── The input
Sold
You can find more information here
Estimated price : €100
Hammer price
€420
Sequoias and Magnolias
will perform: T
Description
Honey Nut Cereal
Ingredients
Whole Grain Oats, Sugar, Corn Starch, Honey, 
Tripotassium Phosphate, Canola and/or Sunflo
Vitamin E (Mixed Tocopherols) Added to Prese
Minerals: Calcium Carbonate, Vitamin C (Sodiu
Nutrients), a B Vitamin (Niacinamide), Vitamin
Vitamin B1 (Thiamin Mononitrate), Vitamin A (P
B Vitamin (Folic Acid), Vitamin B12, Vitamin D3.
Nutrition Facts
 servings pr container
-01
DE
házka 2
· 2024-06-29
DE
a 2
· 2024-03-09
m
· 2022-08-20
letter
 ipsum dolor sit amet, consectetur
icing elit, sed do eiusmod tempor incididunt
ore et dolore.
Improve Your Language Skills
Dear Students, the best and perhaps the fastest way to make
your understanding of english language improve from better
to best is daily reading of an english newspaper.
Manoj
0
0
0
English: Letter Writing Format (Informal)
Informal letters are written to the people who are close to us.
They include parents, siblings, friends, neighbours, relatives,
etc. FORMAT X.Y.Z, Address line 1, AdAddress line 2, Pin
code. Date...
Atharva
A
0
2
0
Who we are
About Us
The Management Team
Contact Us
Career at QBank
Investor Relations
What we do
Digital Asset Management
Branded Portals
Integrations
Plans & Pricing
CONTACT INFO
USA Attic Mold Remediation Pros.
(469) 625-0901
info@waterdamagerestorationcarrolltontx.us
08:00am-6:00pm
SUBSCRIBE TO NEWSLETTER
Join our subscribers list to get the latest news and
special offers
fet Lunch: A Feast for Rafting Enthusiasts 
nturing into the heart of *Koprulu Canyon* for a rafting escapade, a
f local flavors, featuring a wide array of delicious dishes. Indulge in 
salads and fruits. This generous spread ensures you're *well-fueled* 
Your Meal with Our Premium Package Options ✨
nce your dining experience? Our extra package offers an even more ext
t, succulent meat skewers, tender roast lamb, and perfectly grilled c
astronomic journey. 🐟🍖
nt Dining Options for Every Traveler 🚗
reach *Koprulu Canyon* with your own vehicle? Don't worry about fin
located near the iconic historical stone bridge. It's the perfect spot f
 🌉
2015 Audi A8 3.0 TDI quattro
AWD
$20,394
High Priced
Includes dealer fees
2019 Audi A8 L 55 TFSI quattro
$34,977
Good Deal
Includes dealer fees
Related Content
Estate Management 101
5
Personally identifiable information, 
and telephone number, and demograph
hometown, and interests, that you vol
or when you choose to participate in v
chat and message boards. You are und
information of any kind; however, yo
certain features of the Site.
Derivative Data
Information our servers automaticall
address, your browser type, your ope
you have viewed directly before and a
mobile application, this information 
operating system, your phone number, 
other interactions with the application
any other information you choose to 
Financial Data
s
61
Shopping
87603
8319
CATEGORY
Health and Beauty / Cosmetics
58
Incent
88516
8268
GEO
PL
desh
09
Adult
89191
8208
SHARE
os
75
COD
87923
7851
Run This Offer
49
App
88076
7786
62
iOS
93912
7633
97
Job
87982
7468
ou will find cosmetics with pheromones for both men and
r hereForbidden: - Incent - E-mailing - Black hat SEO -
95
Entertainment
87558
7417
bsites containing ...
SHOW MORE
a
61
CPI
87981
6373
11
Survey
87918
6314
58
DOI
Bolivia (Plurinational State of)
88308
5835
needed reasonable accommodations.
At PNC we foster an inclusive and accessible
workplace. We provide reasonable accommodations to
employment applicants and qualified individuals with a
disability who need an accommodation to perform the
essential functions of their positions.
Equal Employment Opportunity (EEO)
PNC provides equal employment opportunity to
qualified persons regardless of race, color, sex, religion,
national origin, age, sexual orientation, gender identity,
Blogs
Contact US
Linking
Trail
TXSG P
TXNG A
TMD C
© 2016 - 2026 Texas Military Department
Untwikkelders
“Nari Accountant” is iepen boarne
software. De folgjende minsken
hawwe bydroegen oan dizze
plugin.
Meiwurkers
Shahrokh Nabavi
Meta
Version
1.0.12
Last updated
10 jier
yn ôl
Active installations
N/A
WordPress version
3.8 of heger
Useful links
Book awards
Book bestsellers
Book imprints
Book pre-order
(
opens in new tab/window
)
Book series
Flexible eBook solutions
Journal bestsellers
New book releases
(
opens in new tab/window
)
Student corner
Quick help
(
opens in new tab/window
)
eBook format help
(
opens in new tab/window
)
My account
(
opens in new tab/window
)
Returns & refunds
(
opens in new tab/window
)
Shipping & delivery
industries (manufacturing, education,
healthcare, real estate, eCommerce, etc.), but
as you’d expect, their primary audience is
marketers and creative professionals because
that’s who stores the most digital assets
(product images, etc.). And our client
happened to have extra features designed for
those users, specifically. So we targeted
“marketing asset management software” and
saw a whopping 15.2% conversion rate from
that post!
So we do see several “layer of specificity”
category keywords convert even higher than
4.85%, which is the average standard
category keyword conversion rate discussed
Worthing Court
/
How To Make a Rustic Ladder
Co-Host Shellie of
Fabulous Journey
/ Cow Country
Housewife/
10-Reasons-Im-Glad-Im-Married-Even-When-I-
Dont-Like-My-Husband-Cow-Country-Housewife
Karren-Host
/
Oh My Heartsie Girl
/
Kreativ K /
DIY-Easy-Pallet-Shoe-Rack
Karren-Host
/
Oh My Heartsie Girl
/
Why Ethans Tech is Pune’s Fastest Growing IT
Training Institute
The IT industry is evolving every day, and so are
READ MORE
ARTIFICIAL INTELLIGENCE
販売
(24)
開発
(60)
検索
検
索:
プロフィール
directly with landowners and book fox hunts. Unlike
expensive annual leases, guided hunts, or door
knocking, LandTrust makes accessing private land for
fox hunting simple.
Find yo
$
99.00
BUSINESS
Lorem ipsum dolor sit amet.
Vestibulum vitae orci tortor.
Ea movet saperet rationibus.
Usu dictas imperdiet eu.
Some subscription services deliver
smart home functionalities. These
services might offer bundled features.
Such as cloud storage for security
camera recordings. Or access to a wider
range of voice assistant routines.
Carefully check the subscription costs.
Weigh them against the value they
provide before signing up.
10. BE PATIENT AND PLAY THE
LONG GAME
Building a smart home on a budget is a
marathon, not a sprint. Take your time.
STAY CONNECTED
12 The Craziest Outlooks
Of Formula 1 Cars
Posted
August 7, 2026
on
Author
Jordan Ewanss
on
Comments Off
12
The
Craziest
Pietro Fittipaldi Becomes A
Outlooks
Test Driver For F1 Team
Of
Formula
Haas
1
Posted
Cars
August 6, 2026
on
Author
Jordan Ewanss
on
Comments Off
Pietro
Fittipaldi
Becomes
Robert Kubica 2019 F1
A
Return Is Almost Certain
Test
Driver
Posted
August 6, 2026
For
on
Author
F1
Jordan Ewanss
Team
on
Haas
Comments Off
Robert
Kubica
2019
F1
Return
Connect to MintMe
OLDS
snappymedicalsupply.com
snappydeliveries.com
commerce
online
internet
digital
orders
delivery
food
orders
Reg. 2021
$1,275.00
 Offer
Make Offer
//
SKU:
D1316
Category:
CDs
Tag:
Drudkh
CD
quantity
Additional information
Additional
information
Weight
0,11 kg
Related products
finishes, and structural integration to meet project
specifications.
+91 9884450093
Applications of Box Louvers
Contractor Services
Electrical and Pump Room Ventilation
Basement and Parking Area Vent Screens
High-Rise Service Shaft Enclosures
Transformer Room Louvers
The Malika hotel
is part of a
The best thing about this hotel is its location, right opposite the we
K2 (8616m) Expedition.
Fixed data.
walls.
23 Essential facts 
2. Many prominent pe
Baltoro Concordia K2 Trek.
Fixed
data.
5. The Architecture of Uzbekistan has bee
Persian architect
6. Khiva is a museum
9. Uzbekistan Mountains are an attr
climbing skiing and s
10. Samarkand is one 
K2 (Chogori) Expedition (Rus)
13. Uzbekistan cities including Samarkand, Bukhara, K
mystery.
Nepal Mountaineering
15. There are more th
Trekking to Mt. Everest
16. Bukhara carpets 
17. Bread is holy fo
────
Each line from the start of the listing above through the line containing "Minerals: Calcium Carbonate, Vitamin C (Sodiu" must be reproduced exactly. Leave out the rest.

Sold
You can find more information here
Estimated price : €100
Hammer price
€420
Sequoias and Magnolias
will perform: T
Description
Honey Nut Cereal
Ingredients
Whole Grain Oats, Sugar, Corn Starch, Honey, 
Tripotassium Phosphate, Canola and/or Sunflo
Vitamin E (Mixed Tocopherols) Added to Prese
Minerals: Calcium Carbonate, Vitamin C (Sodiu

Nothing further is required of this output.